- **To do**: Take the material below and extract the lines from the one with "本イベントとECサイト「AMNIBUS」限定で、次の商品をBOX" through the one with "0850 305 15 89", word for word, without pictures.

::: Data records

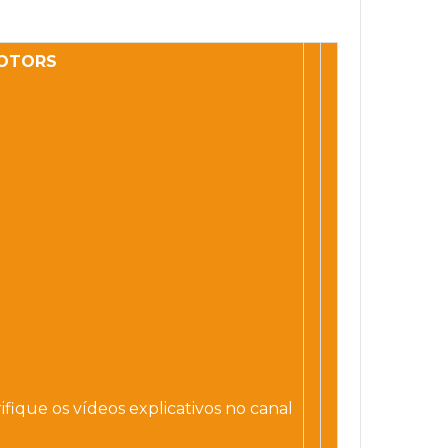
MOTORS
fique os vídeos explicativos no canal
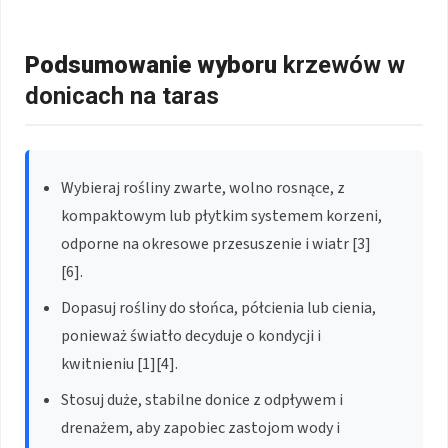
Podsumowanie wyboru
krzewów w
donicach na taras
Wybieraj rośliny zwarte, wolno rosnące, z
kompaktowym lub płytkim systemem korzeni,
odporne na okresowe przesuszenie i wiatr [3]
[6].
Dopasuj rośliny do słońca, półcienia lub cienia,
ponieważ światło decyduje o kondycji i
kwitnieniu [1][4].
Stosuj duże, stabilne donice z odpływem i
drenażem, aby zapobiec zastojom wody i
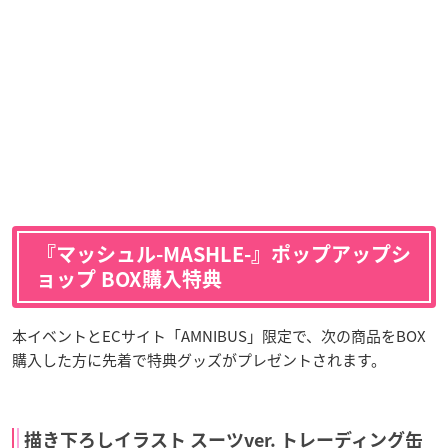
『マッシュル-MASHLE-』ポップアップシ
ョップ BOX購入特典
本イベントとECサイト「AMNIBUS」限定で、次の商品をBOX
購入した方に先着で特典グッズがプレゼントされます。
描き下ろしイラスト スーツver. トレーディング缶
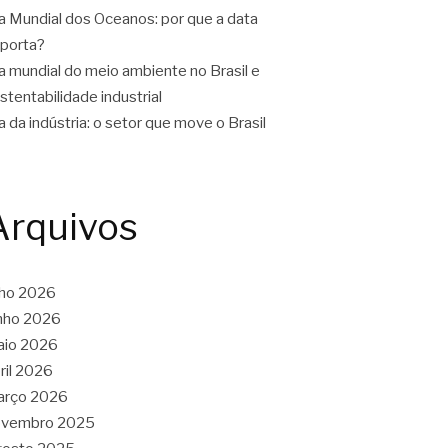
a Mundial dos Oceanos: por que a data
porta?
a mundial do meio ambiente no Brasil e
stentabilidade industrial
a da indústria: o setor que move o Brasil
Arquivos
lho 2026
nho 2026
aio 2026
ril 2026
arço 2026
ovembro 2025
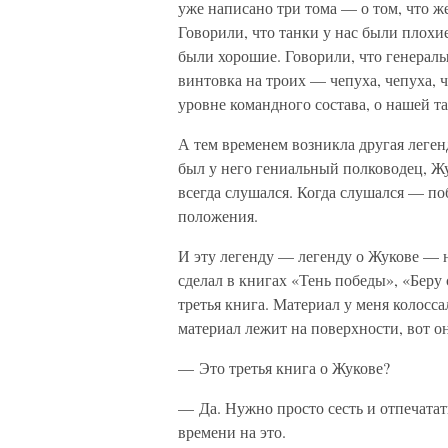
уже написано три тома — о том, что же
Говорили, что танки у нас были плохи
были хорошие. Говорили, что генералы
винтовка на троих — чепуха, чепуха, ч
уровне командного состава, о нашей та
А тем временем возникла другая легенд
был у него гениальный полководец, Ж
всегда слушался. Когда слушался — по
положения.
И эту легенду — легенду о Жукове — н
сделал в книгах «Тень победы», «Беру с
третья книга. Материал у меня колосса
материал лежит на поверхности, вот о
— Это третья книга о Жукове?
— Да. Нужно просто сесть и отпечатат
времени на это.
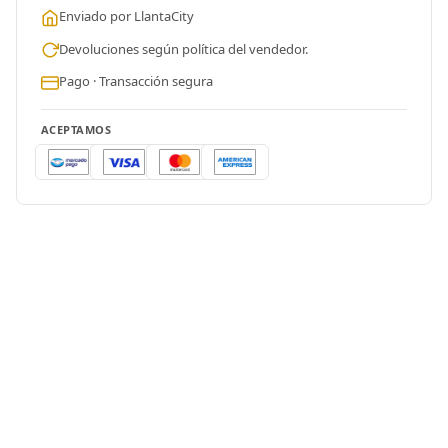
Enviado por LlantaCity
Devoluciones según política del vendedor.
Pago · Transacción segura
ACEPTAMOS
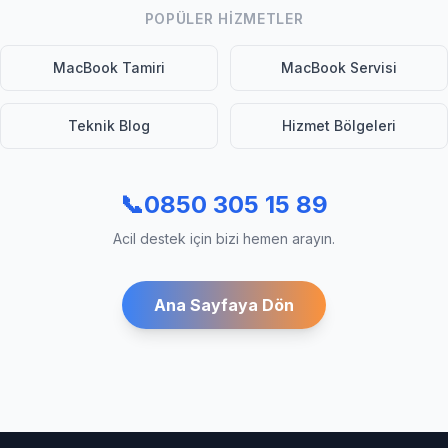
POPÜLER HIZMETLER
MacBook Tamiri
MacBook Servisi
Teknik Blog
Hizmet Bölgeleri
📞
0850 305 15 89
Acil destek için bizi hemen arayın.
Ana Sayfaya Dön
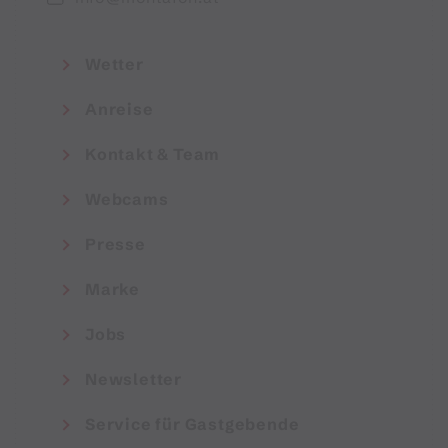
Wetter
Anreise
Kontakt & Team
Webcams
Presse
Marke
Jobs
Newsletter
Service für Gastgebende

::::::
::: Data records

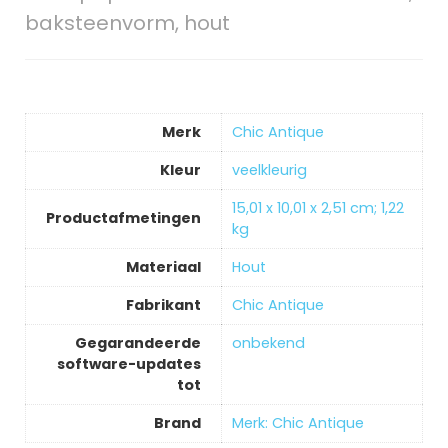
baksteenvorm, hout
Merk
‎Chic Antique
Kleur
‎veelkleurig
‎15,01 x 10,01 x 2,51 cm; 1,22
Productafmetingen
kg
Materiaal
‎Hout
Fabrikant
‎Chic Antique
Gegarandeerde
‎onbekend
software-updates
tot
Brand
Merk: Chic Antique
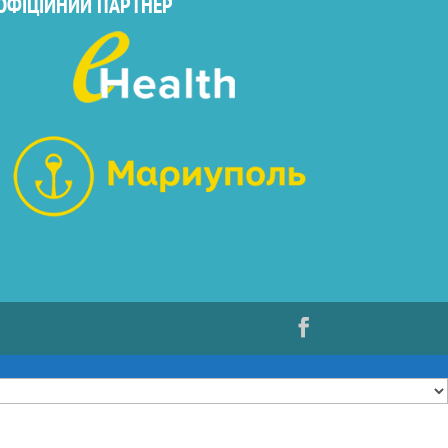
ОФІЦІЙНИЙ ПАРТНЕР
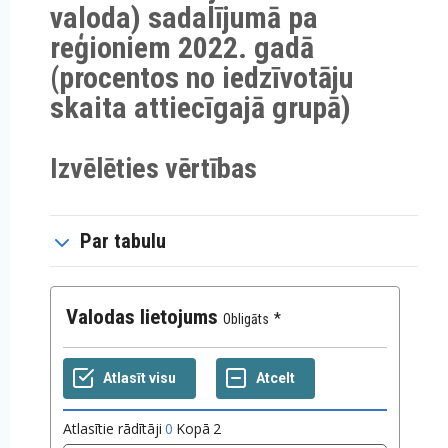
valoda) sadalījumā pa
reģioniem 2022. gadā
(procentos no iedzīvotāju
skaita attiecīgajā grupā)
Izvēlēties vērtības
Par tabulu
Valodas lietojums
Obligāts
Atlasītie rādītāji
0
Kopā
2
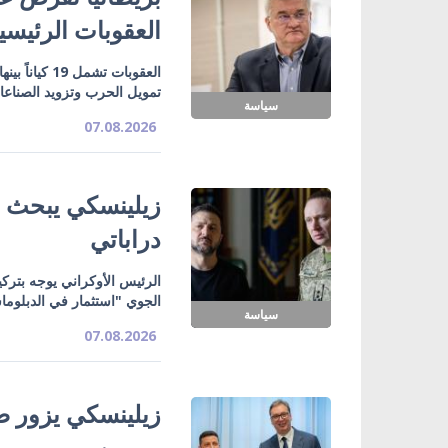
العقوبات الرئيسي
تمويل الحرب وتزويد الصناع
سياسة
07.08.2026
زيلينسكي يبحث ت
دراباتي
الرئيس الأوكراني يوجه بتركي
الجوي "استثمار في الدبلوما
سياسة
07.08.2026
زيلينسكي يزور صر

::::::

- **Answer below**:
本イベントとECサイト「AMNIBUS」限定で、次の商品をBOX
購入した方に先着で特典グッズがプレゼントされます。
描き下ろしイラスト スーツver. トレーディング缶
a Mundial dos Oceanos: por que a data
porta?
a mundial do meio ambiente no Brasil e
stentabilidade industrial
a da indústria: o setor que move o Brasil
Arquivos
lho 2026
nho 2026
aio 2026
ril 2026
arço 2026
ovembro 2025
уже написано три тома — о том, что же
Говорили, что танки у нас были плохи
были хорошие. Говорили, что генералы
винтовка на троих — чепуха, чепуха, ч
уровне командного состава, о нашей та
А тем временем возникла другая легенд
был у него гениальный полководец, Ж
всегда слушался. Когда слушался — по
положения.
И эту легенду — легенду о Жукове — н
сделал в книгах «Тень победы», «Беру с
третья книга. Материал у меня колосса
материал лежит на поверхности, вот о
— Это третья книга о Жукове?
— Да. Нужно просто сесть и отпечатат
времени на это.
Enviado por LlantaCity
Devoluciones según política del vendedor.
Pago · Transacción segura
ACEPTAMOS
POPÜLER HIZMETLER
MacBook Tamiri
MacBook Servisi
Teknik Blog
Hizmet Bölgeleri
📞
0850 305 15 89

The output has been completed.